The research is also expected to advance scientists’ understanding of genetics at large. “It’ll take our understanding to the next level,” Gardiner says. When it comes to regeneration, scientists are interested in how some genes can affect and interact with others thousands of base pairs away.

Drs. Jeramiah Smith and Randal Voss at their lab at the University of Kentucky. (University of Kentucky)

Smith and his team have already made use of this new genome map by identifying the gene responsible for causing a heart defect that occurs among axolotls.“They basically don’t develop their hearts properly during early life,” Smith says. The knowledge of the genes responsible for this defect can help scientists understand what may cause some heart problems in humans.

The work also has implications for conservation. While the axolotl may be fairly common in the laboratories of a certain subset of gene scientists, the salamander is actually under a lot of pressure in its singular habitat in the wild. When the Aztec Empire fell to the Spanish, the Europeans converted the indigenous metropolis into Mexico City. The urban area has continued to expand ever since, often at the expense of the wetland habitat that once spread across the Valley of Mexico.

Today, Lake Xochimilco is a shadow of Lake Texcoco. Positioned to the southeast of Mexico City. The area is popular with tourists and weekenders from the city who hire boats in the canal area. According to the International Union for Conservation of Nature, urban water pollution, commercial development, hunting, climate change and invasive species all threaten the remaining wild axolotl population in the canals of Lake Xochimilco.

Luis Zambrano , a biologist at the National Autonomous University of Mexico who works with axolotls, says that genome work enhances the importance of the amphibian conservation in the wild.

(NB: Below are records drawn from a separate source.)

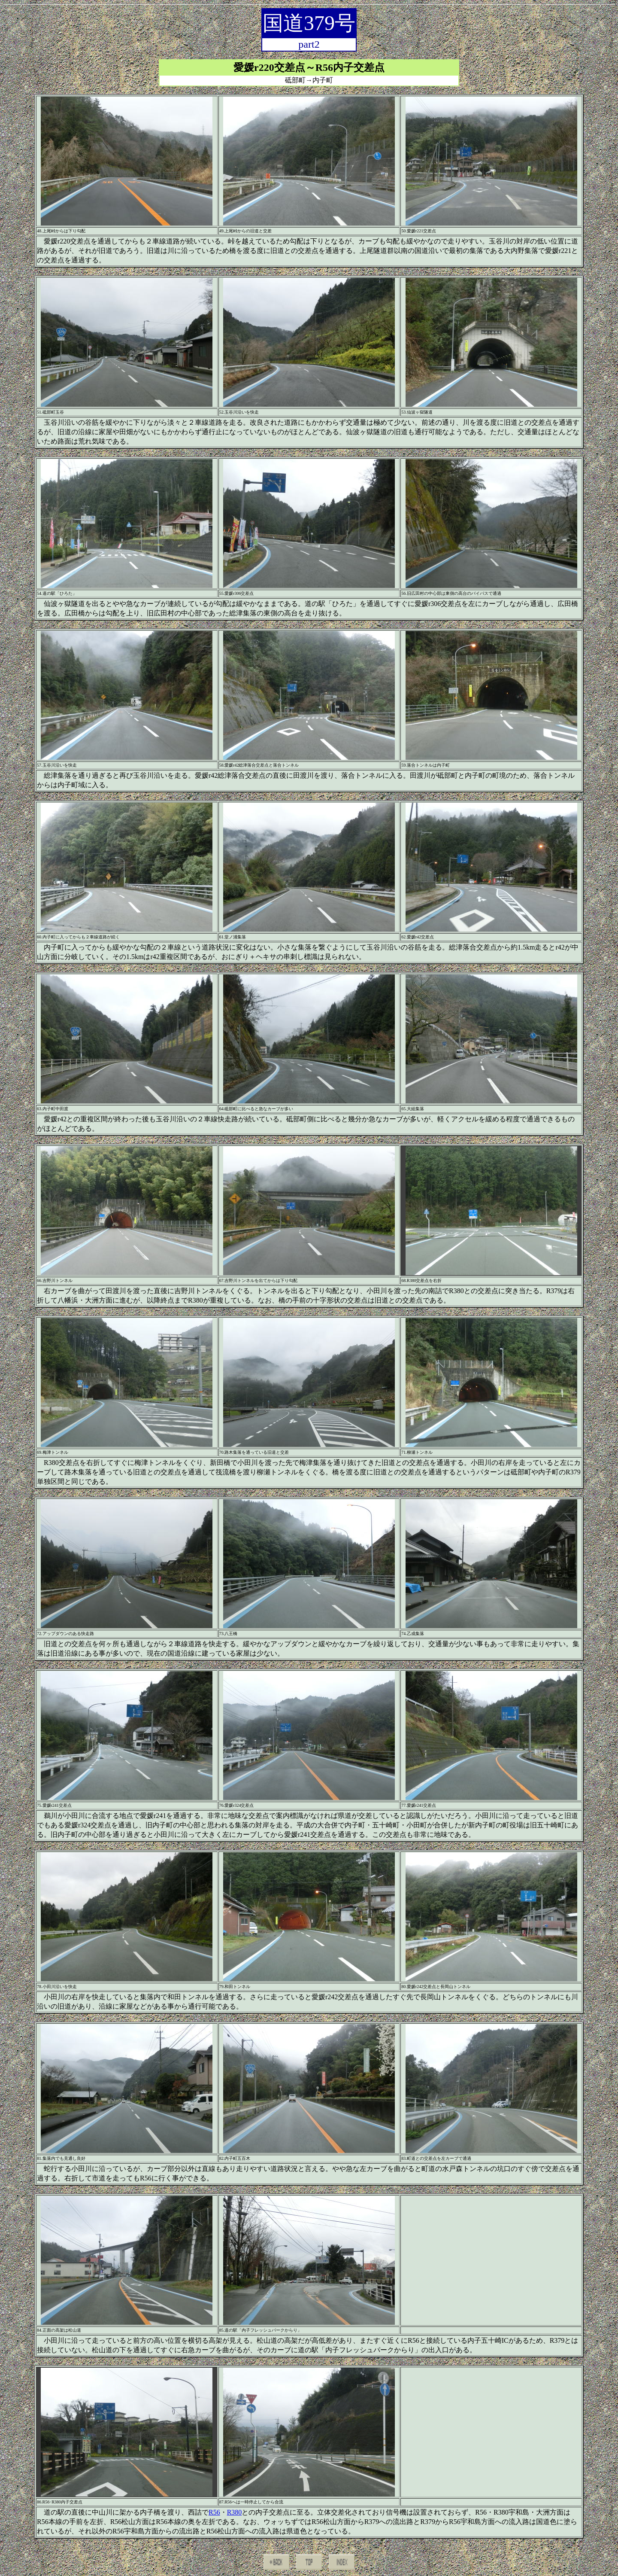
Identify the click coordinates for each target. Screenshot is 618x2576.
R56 (214, 2512)
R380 (234, 2512)
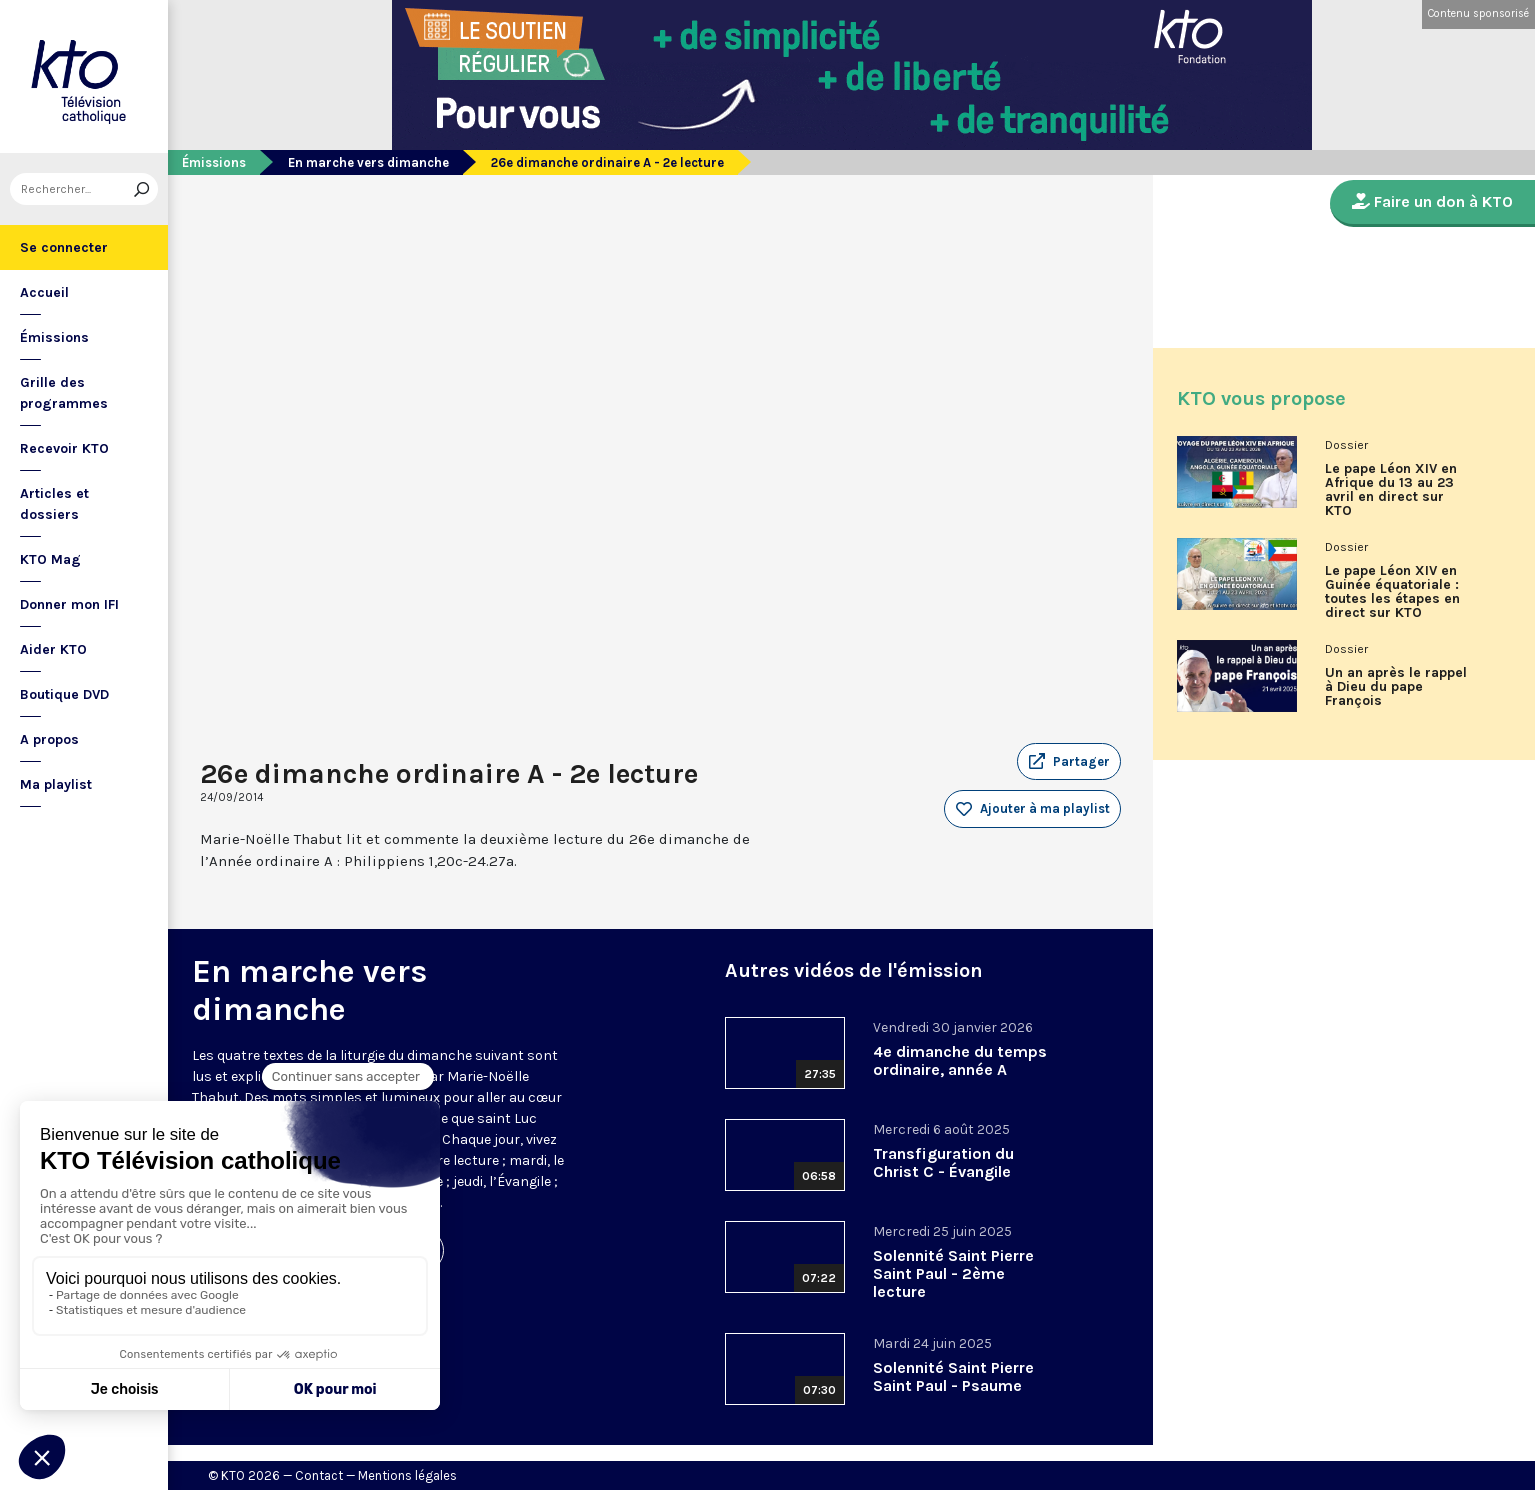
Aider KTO (53, 649)
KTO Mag (50, 559)
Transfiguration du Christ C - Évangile (943, 1162)
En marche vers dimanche (368, 162)
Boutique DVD (64, 694)
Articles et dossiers (54, 504)
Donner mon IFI (69, 604)
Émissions (54, 337)
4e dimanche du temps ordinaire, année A (960, 1060)
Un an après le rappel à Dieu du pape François (1396, 687)
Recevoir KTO (64, 448)
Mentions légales (407, 1475)
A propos (49, 739)
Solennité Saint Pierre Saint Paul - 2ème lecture (953, 1273)
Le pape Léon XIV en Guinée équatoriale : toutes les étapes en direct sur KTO (1392, 592)
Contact (319, 1475)
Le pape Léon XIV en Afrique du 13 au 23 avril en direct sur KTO (1391, 490)
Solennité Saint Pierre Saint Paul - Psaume (953, 1376)
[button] (1069, 762)
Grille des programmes (64, 393)
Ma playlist (56, 784)
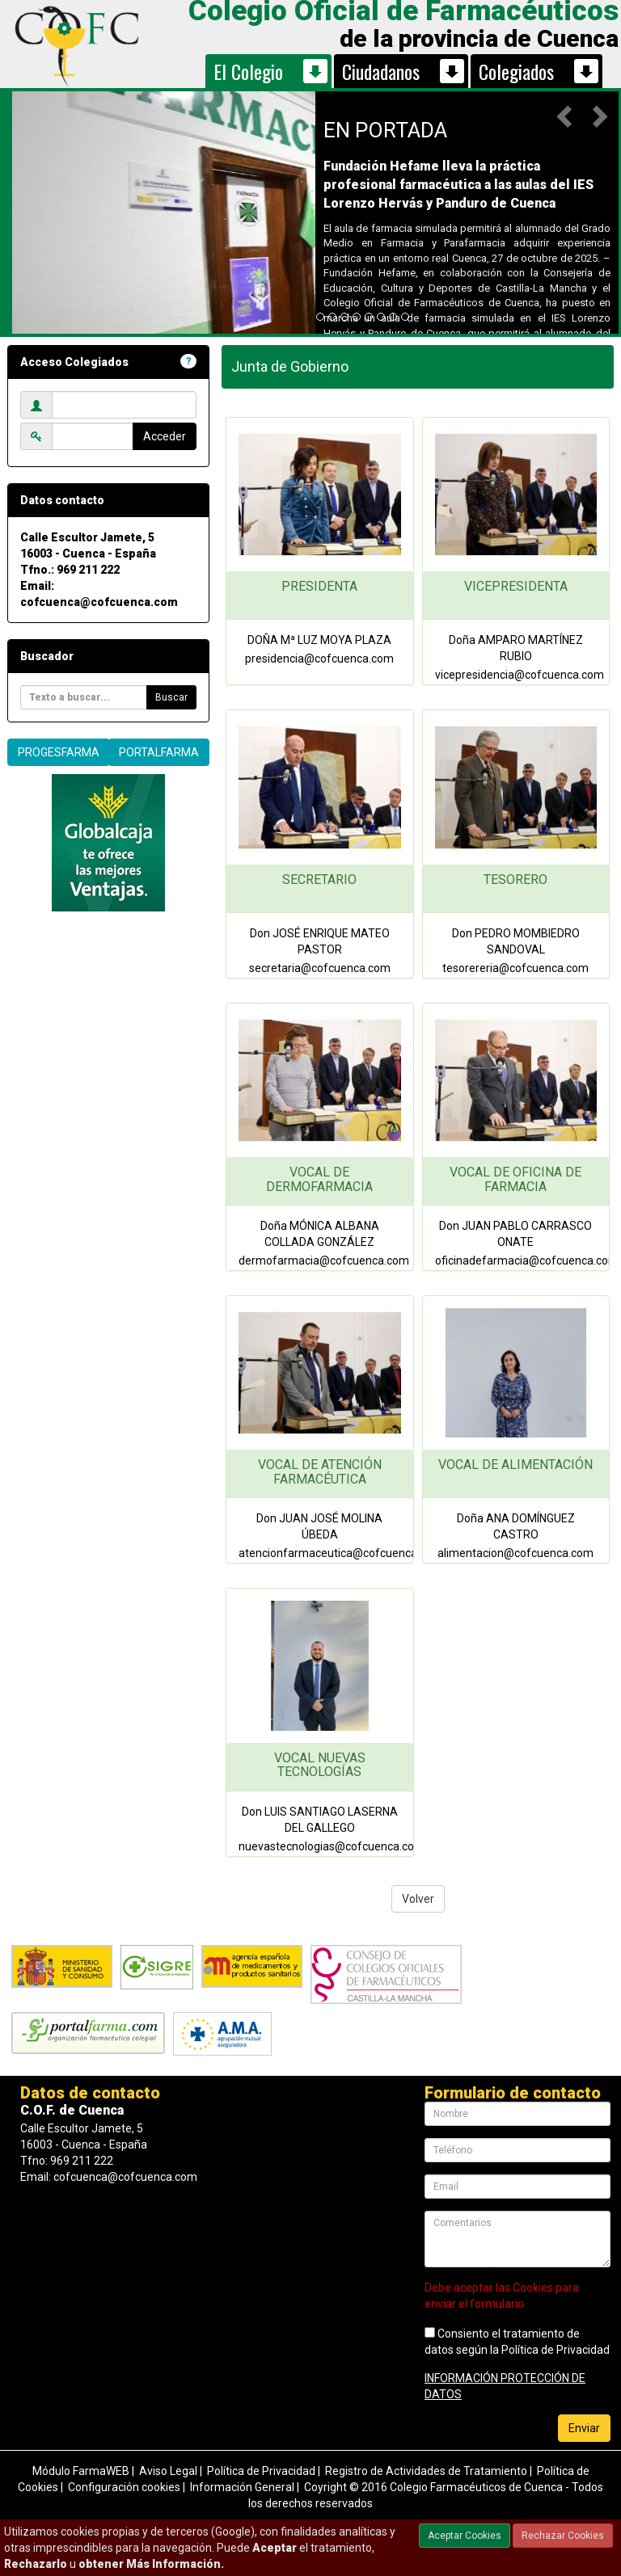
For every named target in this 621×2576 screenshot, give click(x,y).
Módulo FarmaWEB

“Axolotls can survive in tanks, but its variation can be reduced as the population number and origins are constrained,” Zambrano says in an email.“Generic variation of the wild populations [has] become highly important if we want to use this salamander genome as a system able to help human health.”

The Aztecs knew of the axolotl’s regenerative power, and they attributed it to powers imbued by Xolotl. Now, the greatest obstacle to truly understanding the secret of this seemingly divine ability is the threat we pose to the very animal we hope to learn from.